Partage de photos intimes

Les adolescents et la loi

Cinq adolescents d’un collègue privé de Québec ont été accusés au tribunal de la jeunesse dans une affaire de partage de photos intimes. En plus d’un chef d’accusation de leurre, certains sont accusés de distribution de pornographie juvénile et d’avoir rendu accessible une image intime sans consentement. Un des adolescents est également accusé d’agression sexuelle. Clarification en six questions.

Peut-on prendre une photo intime de quelqu’un sans son consentement ?

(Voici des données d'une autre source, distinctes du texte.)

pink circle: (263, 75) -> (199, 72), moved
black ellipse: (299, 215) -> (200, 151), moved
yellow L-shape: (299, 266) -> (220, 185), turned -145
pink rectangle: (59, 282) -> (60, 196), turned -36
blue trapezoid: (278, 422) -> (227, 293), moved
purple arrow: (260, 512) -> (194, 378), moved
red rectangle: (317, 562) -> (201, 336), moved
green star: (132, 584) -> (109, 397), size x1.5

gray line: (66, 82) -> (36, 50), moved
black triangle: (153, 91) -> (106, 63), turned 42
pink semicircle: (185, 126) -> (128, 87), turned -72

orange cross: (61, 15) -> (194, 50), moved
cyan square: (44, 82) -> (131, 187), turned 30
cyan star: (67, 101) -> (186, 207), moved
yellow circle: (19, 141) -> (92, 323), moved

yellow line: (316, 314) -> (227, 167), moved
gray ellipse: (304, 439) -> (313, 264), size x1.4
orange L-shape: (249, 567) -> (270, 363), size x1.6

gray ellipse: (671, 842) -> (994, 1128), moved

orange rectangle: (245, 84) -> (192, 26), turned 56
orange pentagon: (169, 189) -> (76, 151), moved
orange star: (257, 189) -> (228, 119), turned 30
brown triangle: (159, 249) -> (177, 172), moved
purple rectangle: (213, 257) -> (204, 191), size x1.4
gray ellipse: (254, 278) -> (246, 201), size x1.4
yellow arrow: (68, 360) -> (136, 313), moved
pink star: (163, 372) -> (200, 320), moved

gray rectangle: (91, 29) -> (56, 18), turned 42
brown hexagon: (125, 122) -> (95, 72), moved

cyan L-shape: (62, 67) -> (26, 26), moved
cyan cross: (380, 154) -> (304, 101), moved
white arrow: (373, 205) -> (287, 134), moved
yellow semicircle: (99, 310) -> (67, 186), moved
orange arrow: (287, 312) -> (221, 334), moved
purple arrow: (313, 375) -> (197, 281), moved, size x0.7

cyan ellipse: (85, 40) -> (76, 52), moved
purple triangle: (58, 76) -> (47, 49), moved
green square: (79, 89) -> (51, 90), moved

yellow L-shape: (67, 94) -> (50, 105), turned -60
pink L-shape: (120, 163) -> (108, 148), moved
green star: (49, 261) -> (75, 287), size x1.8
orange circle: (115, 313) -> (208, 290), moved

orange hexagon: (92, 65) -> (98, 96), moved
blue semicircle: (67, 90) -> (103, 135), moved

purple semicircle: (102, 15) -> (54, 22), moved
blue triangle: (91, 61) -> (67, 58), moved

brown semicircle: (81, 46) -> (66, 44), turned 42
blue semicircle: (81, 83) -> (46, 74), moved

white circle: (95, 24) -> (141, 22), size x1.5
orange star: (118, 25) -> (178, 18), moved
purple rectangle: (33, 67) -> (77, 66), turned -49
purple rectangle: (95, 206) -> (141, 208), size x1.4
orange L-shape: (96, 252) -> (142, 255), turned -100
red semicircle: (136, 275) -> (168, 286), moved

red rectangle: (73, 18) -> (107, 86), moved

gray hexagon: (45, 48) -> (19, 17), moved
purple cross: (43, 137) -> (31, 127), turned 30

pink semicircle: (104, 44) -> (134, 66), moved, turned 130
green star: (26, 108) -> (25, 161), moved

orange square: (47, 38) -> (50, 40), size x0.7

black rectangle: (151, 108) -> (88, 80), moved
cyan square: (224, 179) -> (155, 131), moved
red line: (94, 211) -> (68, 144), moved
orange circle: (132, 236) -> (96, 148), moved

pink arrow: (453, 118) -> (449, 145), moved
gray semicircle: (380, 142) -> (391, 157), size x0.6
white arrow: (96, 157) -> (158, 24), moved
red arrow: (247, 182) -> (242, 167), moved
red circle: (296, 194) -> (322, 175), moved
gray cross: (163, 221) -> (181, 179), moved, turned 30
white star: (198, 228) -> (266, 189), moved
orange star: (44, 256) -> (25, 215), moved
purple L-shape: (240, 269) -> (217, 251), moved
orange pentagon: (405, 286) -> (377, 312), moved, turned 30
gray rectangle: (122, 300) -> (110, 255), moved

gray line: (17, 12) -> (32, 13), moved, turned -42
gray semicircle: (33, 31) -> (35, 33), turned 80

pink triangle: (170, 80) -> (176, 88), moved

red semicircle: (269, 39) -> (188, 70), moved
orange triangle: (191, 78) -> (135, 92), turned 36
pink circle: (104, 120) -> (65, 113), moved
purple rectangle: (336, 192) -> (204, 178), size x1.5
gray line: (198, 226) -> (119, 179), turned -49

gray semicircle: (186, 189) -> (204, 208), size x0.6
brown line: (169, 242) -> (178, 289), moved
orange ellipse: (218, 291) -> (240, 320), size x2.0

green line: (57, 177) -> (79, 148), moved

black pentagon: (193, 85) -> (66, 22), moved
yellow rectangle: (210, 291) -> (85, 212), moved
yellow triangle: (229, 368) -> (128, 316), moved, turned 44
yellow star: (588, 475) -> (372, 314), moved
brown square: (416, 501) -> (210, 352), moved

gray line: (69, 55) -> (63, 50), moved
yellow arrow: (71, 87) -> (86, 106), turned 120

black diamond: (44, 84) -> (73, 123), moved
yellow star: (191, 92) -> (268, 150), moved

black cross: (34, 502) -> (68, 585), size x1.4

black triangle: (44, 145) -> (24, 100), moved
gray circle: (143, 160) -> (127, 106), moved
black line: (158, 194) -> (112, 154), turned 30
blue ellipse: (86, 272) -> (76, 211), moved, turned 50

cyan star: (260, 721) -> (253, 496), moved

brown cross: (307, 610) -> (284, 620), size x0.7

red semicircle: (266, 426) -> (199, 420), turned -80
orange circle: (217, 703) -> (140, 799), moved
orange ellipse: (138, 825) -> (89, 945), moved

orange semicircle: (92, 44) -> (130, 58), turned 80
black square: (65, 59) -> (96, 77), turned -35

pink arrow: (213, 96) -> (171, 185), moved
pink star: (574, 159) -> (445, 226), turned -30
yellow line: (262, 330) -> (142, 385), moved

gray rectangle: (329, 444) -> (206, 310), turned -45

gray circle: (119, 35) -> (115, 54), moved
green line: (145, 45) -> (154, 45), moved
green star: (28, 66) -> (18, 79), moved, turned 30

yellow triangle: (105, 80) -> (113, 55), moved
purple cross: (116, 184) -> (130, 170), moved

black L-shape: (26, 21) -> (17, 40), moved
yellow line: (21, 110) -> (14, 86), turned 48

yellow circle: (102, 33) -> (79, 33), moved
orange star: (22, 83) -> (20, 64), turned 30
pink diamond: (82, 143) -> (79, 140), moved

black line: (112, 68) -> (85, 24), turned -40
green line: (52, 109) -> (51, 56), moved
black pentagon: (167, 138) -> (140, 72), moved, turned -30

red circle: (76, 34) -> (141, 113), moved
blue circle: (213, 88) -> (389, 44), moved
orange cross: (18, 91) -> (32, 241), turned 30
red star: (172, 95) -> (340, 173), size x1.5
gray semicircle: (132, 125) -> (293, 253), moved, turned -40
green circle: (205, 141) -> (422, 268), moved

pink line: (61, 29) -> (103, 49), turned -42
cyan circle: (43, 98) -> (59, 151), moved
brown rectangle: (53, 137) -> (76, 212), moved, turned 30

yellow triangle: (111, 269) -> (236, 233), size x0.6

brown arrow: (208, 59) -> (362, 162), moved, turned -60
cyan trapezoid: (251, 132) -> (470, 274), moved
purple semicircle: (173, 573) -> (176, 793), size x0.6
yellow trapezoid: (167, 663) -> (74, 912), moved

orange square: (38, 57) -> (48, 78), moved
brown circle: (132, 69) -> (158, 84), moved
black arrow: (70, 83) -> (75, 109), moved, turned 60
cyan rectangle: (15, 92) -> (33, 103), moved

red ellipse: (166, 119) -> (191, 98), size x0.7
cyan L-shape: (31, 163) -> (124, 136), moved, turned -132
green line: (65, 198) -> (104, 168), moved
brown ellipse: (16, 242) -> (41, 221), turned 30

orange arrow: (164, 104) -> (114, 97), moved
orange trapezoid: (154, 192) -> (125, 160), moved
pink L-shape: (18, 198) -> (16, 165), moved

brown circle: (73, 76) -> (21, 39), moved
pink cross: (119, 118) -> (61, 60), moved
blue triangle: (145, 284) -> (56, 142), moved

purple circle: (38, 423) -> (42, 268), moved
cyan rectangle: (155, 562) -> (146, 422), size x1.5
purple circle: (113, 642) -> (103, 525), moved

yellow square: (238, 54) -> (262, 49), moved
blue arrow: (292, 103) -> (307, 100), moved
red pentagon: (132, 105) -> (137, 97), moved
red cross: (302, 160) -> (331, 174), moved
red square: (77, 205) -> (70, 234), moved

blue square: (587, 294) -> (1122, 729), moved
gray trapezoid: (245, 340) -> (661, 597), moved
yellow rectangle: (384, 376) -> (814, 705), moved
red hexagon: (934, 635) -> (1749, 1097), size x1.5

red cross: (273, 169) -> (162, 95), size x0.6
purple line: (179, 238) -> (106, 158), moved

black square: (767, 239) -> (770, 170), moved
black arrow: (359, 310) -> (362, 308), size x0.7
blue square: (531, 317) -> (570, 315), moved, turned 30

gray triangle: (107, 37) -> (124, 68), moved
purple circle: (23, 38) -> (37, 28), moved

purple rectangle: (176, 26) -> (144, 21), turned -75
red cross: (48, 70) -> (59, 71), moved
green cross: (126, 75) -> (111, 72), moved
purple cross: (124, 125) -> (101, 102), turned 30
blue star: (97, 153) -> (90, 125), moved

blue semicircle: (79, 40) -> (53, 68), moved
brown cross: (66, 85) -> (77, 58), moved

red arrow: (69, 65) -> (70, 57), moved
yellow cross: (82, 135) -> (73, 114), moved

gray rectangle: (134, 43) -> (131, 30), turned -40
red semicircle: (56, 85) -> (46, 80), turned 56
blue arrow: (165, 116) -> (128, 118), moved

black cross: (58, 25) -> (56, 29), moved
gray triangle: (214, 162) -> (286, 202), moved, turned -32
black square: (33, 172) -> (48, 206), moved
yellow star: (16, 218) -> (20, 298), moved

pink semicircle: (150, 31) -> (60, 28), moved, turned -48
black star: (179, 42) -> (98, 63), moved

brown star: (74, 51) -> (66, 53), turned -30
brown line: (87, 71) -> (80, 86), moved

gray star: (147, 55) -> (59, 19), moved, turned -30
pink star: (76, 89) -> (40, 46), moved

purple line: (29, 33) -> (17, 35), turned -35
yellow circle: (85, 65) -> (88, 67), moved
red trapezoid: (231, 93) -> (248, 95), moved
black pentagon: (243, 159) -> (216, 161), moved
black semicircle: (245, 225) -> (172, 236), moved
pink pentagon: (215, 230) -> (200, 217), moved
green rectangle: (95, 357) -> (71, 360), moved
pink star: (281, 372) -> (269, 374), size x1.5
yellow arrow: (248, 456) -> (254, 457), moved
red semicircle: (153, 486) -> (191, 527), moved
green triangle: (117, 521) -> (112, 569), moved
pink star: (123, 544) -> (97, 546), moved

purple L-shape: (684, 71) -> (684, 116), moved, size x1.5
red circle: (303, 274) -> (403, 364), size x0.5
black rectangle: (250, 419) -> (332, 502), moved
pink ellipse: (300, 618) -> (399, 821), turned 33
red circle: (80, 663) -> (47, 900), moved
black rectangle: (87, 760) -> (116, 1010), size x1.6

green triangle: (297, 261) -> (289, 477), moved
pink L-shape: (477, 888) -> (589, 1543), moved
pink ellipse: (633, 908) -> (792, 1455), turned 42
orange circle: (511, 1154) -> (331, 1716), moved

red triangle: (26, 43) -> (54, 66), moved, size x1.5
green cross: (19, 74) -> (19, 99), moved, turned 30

Prendre une photo ou une vidéo intime sans le consentement d’une personne est considéré comme du voyeurisme. « Dans le cas où la personne qui est prise en photo ou vidéo est âgée de moins de 18 ans, cet enregistrement pourra être considéré comme de la pornographie juvénile si elle remplit les critères précisés par le Code criminel », écrit le commandant Michel Bourque du Service des enquêtes criminelles, section de l’exploitation sexuelle au Service de police de la Ville de Montréal (SPVM).

Une personne mineure peut-elle prendre une photo intime d’elle-même et la partager ?

Une personne mineure pourrait, en théorie, être accusée de production et de distribution de pornographie juvénile en prenant une photo d’elle-même et en la partageant. Or, dans la réalité, il y a un élastique. « Une personne mineure peut prendre des photos intimes d’elle-même, mais il y a des règles très strictes, insiste Me Dominique Boutin, vulgarisatrice juridique chez Éducaloi. Elle pourrait l’envoyer à son chum ou à sa blonde, mais le consentement doit être libre et éclairé. L’échange doit aussi respecter les règles de consentement quant à l’âge. »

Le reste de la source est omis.